# clustifyr
<!-- badges: start -->
[![R-CMD-check-bioc](https://github.com/rnabioco/clustifyr/actions/workflows/check-bioc.yml/badge.svg)](https://github.com/rnabioco/clustifyr/actions/workflows/check-bioc.yml)
[![Codecov test
coverage](https://codecov.io/gh/rnabioco/clustifyr/branch/devel/graph/badge.svg)](https://app.codecov.io/gh/rnabioco/clustifyr?branch=devel)
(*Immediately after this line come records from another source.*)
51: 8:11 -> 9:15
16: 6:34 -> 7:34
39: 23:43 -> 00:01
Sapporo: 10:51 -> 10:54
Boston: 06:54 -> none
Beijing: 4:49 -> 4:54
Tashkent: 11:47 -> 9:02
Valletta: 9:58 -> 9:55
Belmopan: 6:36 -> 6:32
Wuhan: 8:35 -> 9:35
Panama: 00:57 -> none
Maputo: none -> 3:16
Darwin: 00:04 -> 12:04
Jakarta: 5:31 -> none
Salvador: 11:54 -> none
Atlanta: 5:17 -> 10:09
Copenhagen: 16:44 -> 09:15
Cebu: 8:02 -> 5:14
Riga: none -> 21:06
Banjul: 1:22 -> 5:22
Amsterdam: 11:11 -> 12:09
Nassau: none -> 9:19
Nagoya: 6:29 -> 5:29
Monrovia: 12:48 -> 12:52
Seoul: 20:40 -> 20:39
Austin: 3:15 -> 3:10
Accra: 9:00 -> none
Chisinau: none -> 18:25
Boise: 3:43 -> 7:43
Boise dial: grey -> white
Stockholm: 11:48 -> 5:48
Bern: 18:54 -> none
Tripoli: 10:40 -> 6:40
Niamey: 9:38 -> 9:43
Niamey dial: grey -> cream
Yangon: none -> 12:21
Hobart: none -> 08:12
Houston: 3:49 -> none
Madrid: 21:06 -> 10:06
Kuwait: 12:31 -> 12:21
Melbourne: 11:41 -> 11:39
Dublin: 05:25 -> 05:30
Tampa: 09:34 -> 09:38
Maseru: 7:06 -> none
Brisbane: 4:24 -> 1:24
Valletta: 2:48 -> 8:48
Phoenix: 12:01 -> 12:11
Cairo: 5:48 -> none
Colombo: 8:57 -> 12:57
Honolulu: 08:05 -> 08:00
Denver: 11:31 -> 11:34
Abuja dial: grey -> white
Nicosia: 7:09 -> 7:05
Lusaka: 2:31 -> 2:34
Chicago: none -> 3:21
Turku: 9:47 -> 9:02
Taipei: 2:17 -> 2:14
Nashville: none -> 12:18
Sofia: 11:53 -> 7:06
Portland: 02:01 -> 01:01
[![platforms](https://bioconductor.org/shields/availability/release/clustifyr.svg)](https://bioconductor.org/packages/release/bioc/html/clustifyr.html)
[![bioc](https://bioconductor.org/shields/years-in-bioc/clustifyr.svg)](https://bioconductor.org/packages/release/bioc/html/clustifyr.html)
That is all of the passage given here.